---------- Entries shown ----------
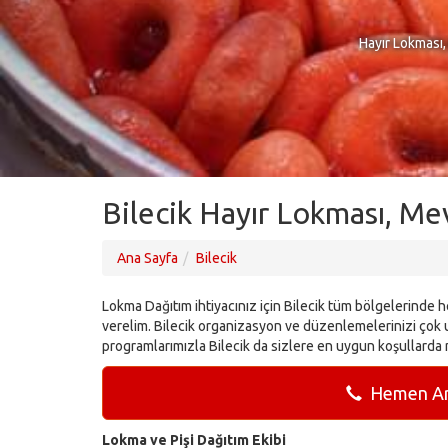
Hayır Lokması,
Bilecik Hayır Lokması, Me
Ana Sayfa
Bilecik
Lokma Dağıtım ihtiyacınız için Bilecik tüm bölgelerinde her
verelim. Bilecik organizasyon ve düzenlemelerinizi çok u
programlarımızla Bilecik da sizlere en uygun koşullarda
Hemen Ara
Lokma ve Pişi Dağıtım Ekibi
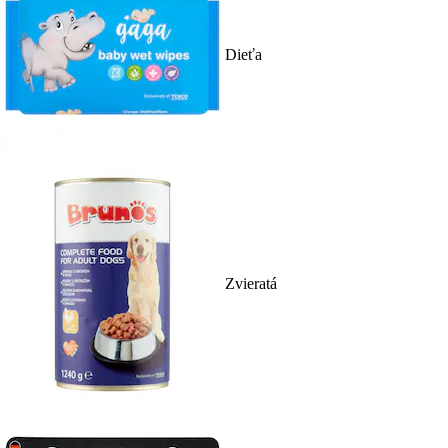
Dieťa
Zvieratá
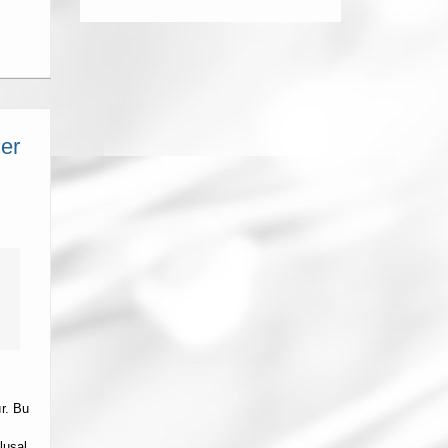
er
ır. Bu
lusal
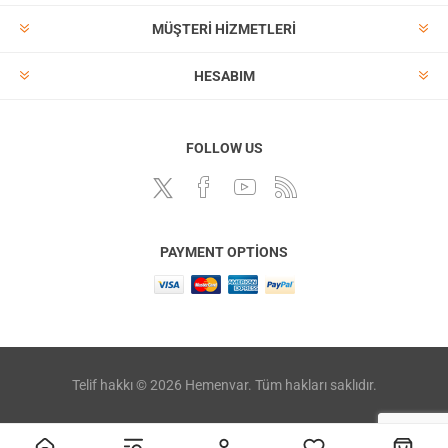
MÜŞTERI HIZMETLERI
HESABIM
FOLLOW US
PAYMENT OPTIONS
Telif hakkı © 2026 Hemenvar. Tüm hakları saklıdır.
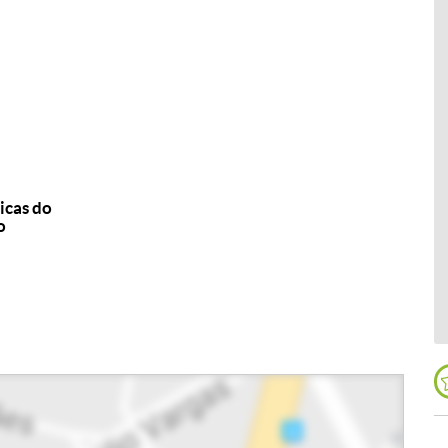
icas do
o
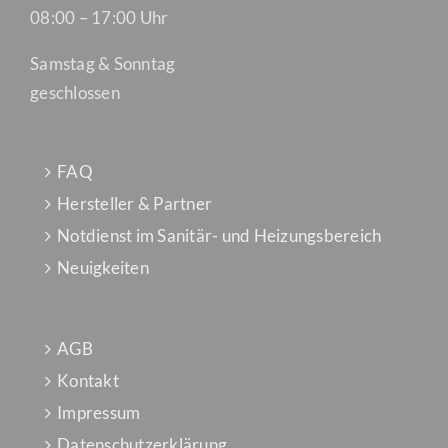
08:00 – 17:00 Uhr
Samstag & Sonntag
geschlossen
FAQ
Hersteller & Partner
Notdienst im Sanitär- und Heizungsbereich
Neuigkeiten
AGB
Kontakt
Impressum
Datenschutzerklärung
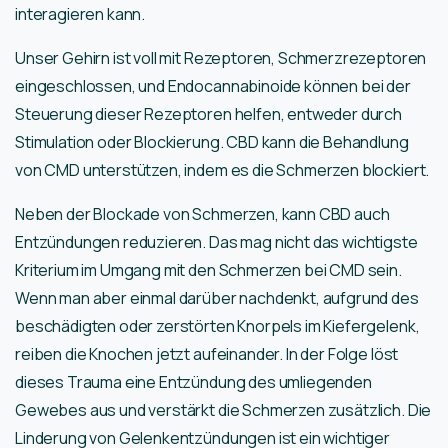
interagieren kann.
Unser Gehirn ist voll mit Rezeptoren, Schmerzrezeptoren
eingeschlossen, und Endocannabinoide können bei der
Steuerung dieser Rezeptoren helfen, entweder durch
Stimulation oder Blockierung. CBD kann die Behandlung
von CMD unterstützen, indem es die Schmerzen blockiert.
Neben der Blockade von Schmerzen, kann CBD auch
Entzündungen reduzieren. Das mag nicht das wichtigste
Kriterium im Umgang mit den Schmerzen bei CMD sein.
Wenn man aber einmal darüber nachdenkt, aufgrund des
beschädigten oder zerstörten Knorpels im Kiefergelenk,
reiben die Knochen jetzt aufeinander. In der Folge löst
dieses Trauma eine Entzündung des umliegenden
Gewebes aus und verstärkt die Schmerzen zusätzlich. Die
Linderung von Gelenkentzündungen ist ein wichtiger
----------
Exercise details:
A faithful copy of the records above, without images, is what to give back.

Response to the exercise:
Hayır Lokması,
Bilecik Hayır Lokması, Me
Ana Sayfa
Bilecik
Lokma Dağıtım ihtiyacınız için Bilecik tüm bölgelerinde her
verelim. Bilecik organizasyon ve düzenlemelerinizi çok u
programlarımızla Bilecik da sizlere en uygun koşullarda
Hemen Ara
Lokma ve Pişi Dağıtım Ekibi
Dieťa
Zvieratá
er
ır. Bu
lusal
MÜŞTERI HIZMETLERI
HESABIM
FOLLOW US
PAYMENT OPTIONS
Telif hakkı © 2026 Hemenvar. Tüm hakları saklıdır.
icas do
o
08:00 – 17:00 Uhr
Samstag & Sonntag
geschlossen
FAQ
Hersteller & Partner
Notdienst im Sanitär- und Heizungsbereich
Neuigkeiten
AGB
Kontakt
Impressum
Datenschutzerklärung
interagieren kann.
Unser Gehirn ist voll mit Rezeptoren, Schmerzrezeptoren
eingeschlossen, und Endocannabinoide können bei der
Steuerung dieser Rezeptoren helfen, entweder durch
Stimulation oder Blockierung. CBD kann die Behandlung
von CMD unterstützen, indem es die Schmerzen blockiert.
Neben der Blockade von Schmerzen, kann CBD auch
Entzündungen reduzieren. Das mag nicht das wichtigste
Kriterium im Umgang mit den Schmerzen bei CMD sein.
Wenn man aber einmal darüber nachdenkt, aufgrund des
beschädigten oder zerstörten Knorpels im Kiefergelenk,
reiben die Knochen jetzt aufeinander. In der Folge löst
dieses Trauma eine Entzündung des umliegenden
Gewebes aus und verstärkt die Schmerzen zusätzlich. Die
Linderung von Gelenkentzündungen ist ein wichtiger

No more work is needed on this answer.